The ensemble will also perform Fantasy On A Theme By Samuel Barber by Samuel Barber/Arranged by Richard Saucedo, and Symphony No. 2 by John Barnes Chance, a gifted composer for wind instruments. Originally written in 1961, this symphony was revised and completed in it present form just before his death in 1972. Pollart calls it “a brilliant and stunning work, based on a simple four-note motif.”


In the second half of the 3pm Sunday concert, the URI Concert Band, directed by Brian Cardany, will perform five pieces by modern composers all born between 1938 and 1956. The program will include Cenotaph (Fanfare for Band) by Jack Stamp, Do Not Go Gentle Into That Good Night by Elliot Del Borgo, A Movement for Rosa by Mark Camphouse, The Dragoon Trail by Roger Cichy, and Hymn of St. James by Reber Clark.

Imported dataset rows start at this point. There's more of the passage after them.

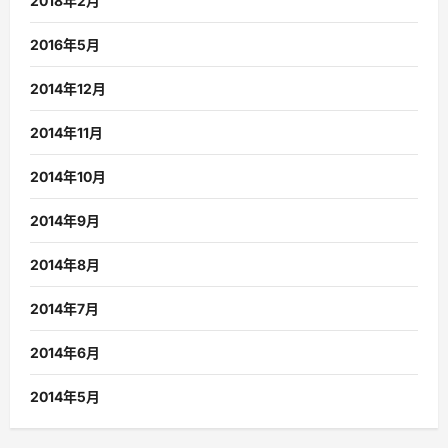
2018年2月
2016年5月
2014年12月
2014年11月
2014年10月
2014年9月
2014年8月
2014年7月
2014年6月
2014年5月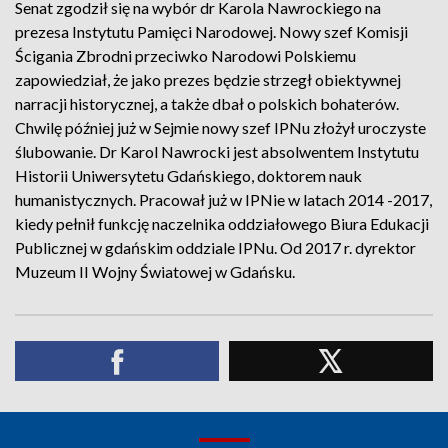
Senat zgodził się na wybór dr Karola Nawrockiego na
prezesa Instytutu Pamięci Narodowej. Nowy szef Komisji
Ścigania Zbrodni przeciwko Narodowi Polskiemu
zapowiedział, że jako prezes będzie strzegł obiektywnej
narracji historycznej, a także dbał o polskich bohaterów.
Chwilę później już w Sejmie nowy szef IPNu złożył uroczyste
ślubowanie. Dr Karol Nawrocki jest absolwentem Instytutu
Historii Uniwersytetu Gdańskiego, doktorem nauk
humanistycznych. Pracował już w IPNie w latach 2014 -2017,
kiedy pełnił funkcję naczelnika oddziałowego Biura Edukacji
Publicznej w gdańskim oddziale IPNu. Od 2017 r. dyrektor
Muzeum II Wojny Światowej w Gdańsku.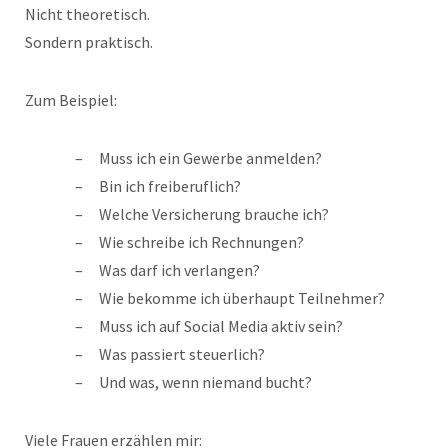
Nicht theoretisch.
Sondern praktisch.
Zum Beispiel:
Muss ich ein Gewerbe anmelden?
Bin ich freiberuflich?
Welche Versicherung brauche ich?
Wie schreibe ich Rechnungen?
Was darf ich verlangen?
Wie bekomme ich überhaupt Teilnehmer?
Muss ich auf Social Media aktiv sein?
Was passiert steuerlich?
Und was, wenn niemand bucht?
Viele Frauen erzählen mir:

A cenotaph is a “statue or monument to a person not buried there,” for example, the Lincoln Memorial and Washington Monument. According to Cardany, the fanfare by Stamp “connotes a breathtaking structure such as one of these cenotaphs.” The work by Del Borgo is not a programmatic depiction of the Dylan Thomas poem from which it is titled, but attempts to “recreate the essence of the poem in sound”, he adds. The Camphouse piece is especially apt for Black History Month, for it was inspired by and memorializes Rosa Parks, the tailor’s assistant whose act of personal courage in refusing to give up her seat to a white man on a segregated city bus in Montgomery, Alabama, sparked the Civil Rights movement of the 1950’s.


The concerts will be held in the Fine Arts Center Concert Hall off Upper College Road on URI’s Kingston campus. Admission is $8 for the general public, $2 for students, with seating on a first-come basis. The box office opens 45 minutes before the concert.